Выше мы привели примеры тем и лейтмотивов отдельных романов. Помимо таких частных тем, в творчестве Набокова обнаруживаются более общие темы, которые в той или иной степени присутствуют почти во всех его произведениях. Одна из таких сквозных тем была замечена уже в тридцатые годы самым проницательным русским критиком творчества Набокова Владиславом Ходасевичем: «Жизнь художника и жизнь приема в сознании художника — вот тема Сирина». То, что такое понимание творчества Набокова правильно и до сих пор, подтверждается Эндрю Филдом, который добавляет, что «этот взгляд дает универсальный ключ, который "срабатывает" почти для всех художественных произведений Набокова»3. Перефразировав слова Ходасевича, мы можем сказать, что главная тема Набокова — это сам процесс литературного творчества. Как и в случае отдельных произведений Набокова, каждое из которых имеет конкретную тему и мотив, тщательно подобранный для этой темы и настроенный ей в лад, главная тема Набокова тоже имеет свой отличительный мотив. Образ-лейтмотив, выбранный Набоковым для выражения своей главной темы, — алфавитный символ, буква.
Использование Набоковым алфавитных знаков в качестве символического мотива темы литературного творчества можно в том или ином виде найти почти во всех его книгах. Не удивительно, что именно в тех трех произведениях, где тема литературного творчества особенно важна, мотив буквы проявляется наиболее явно и разнообразно. Автобиография «Память, говори» — это
компендиум набоковских тем и мотивов, и именно здесь мы находим рассказ об установлении символической связи между мотивом буквы и темой литературного творчества. Летом 1905 года отец Набокова обнаружил, что его шестилетний сын по-английски читать и писать умеет, а по-русски — нет, и нанял деревенского учителя, чтобы тот обучил мальчика русскому правописанию. В первый день учитель подарил ученику «коробку удивительно аппетитных кубиков с разными буквами на каждой из граней; обращался он с этими кубиками словно с редкостными драгоценностями, чем, впрочем, они и были» (СА 5, 333). Учитель вновь появляется летом 1914 года, когда «во время неторопливых блужданий, сопровождавших сочинение первого из моих стихотворений, я столкнулся с нашим сельским учителем... (я рад вновь поприветствовать этот образ)» (СА 5, 503). Не случайно именно в этот момент юный Набоков встречает человека, который научил его читать по-русски и подарил ему те драгоценные цветные кубики с буквами.
Символическая роль алфавита как знака литературного творчества так же очевидна и в романе «Дар». Когда молодого писателя Федора Годунова-Чердынцева спрашивают о происхождении его дара, он отвечает, что все началось «с прозрения азбуки» (CP 4, 259). То, что этот ответ — нечто большее, чем просто метафора, подтверждается дальнейшим разговором. Сходную связь между первым узнаванием букв алфавита и осознанием творческого дара писателя можно увидеть в романе «Приглашение на казнь». Герой романа Цинциннат, чей дар делает его не таким, как все, и, следовательно, превращает в преступника в вымышленном тоталитарном мире романа, вспоминает день, когда он впервые осознал свою преступность: «Должно быть, я тогда только что научился выводить буквы, ибо вижу себя с тем медным колечком на мизинце, которое надевалось детям, умеющим уже списывать слова с куртин в школьном саду...» (CP 4, 102).

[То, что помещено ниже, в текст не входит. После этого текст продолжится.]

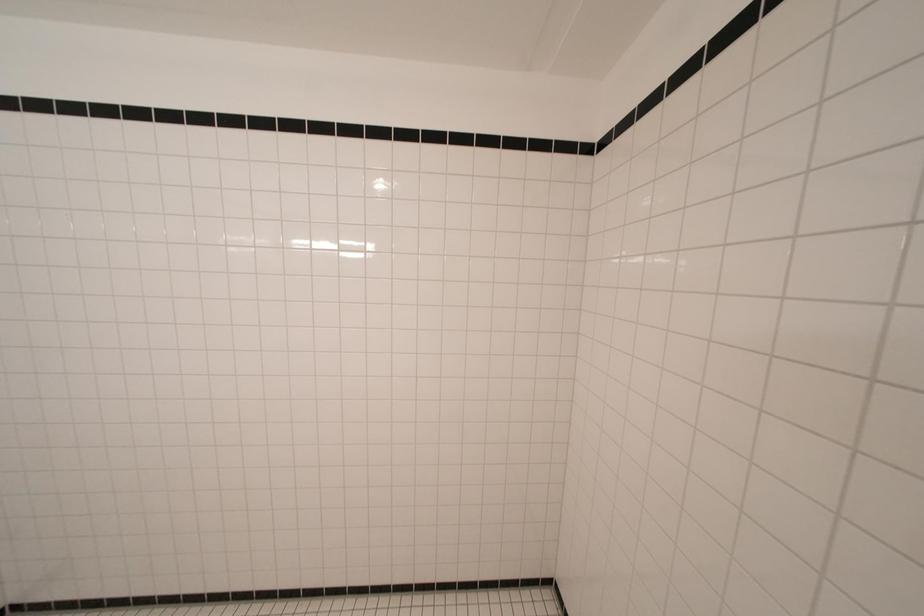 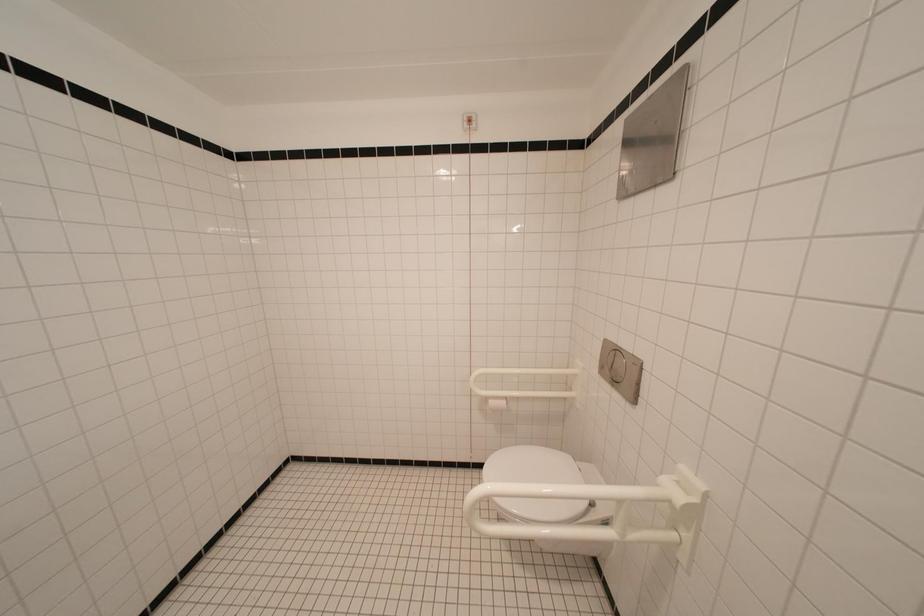 Question: The images are taken continuously from a first-person perspective. In which direction is your viewpoint rotating?

Choices:
 (A) Left
 (B) Right
 (C) Up
 (D) Down

Answer: (B) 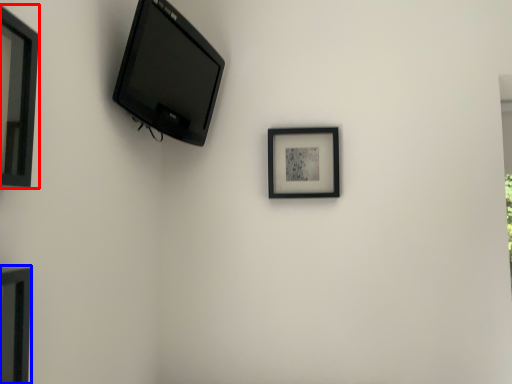 Question: Which of the following is the farthest to the observer, picture frame (highlighted by a red box) or picture frame (highlighted by a blue box)?

Choices:
 (A) picture frame
 (B) picture frame

Answer: (A)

Во всех этих романах, в которых главное — природа творческого процесса, часто используется мотив алфавита. Для воплощения одного из самых главных мотивов своего творчества Набоков выбрал алфавитный знак; можно ли найти более удачный символ для его главной темы — творческого процесса писателя.
творца, подбирающего слова, сложенные из букв? В двух следующих частях рассматриваются произведения, в которых мотив алфавита играет важную роль; показывается, как этот мотив одновременно придает цельность тексту и символизирует главную тему. Мы увидим, что в автобиографии Набокова алфавитная хроместезия, рассказ о которой кажется случайной причудой, на самом деле является основой сложной метафоры, описывающей творческую жизнь автора. В романе «Приглашение на казнь», самом сложном романе Набокова, завуалированный стилистический прием алфавитного иконического изображения оказывается ключом к взаимоотношениям двух миров.
Алфавитные радуги в автобиографии «Память, говори»
«Память, говори» описывается автором как «собрание систематически связанных личных воспоминаний...» (СА 5, 317). Определение это удивительно точное, так как «Память, говори», в отличие от традиционной автобиографии, рассказывает о жизни автора весьма избирательно: она состоит из ряда глав-воспоминаний, каждая из которых посвящена отдельной теме. Со многими из этих тем связаны определенные мотивы — иногда мимолетные, иногда пронизывающие целые главы. Например, тема одной из глав — бабочки, предмет страстного увлечения Набокова, которому он был верен всю жизнь. Бабочки составляют один из тематических рядов, которые придают жизни автора форму и смысл, соединяя летнее утро в семейном имении около 1906 года и экспедиции по ловле бабочек в Колорадо почти пятьдесят лет спустя. Деревенское болото на севере России незаметно сливается с альпийскими лугами Колорадо, поскольку эти два места и два момента времени связаны погоней за улетающим махаоном. Пространство и время складываются с помощью соединения родственных образов. Вспомним начало этой последовательности: первую бабочку Набокова. «Началось все с довольно пустякового случая. На жимолости, нависшей поверх гнутого прислона скамьи, что стояла против парадного крыльца, мой ан- гел-наставник (чьи крылья, хоть и лишенные флорентийского ободка, очень походят на крылья Гавриила у Фра Анджелико)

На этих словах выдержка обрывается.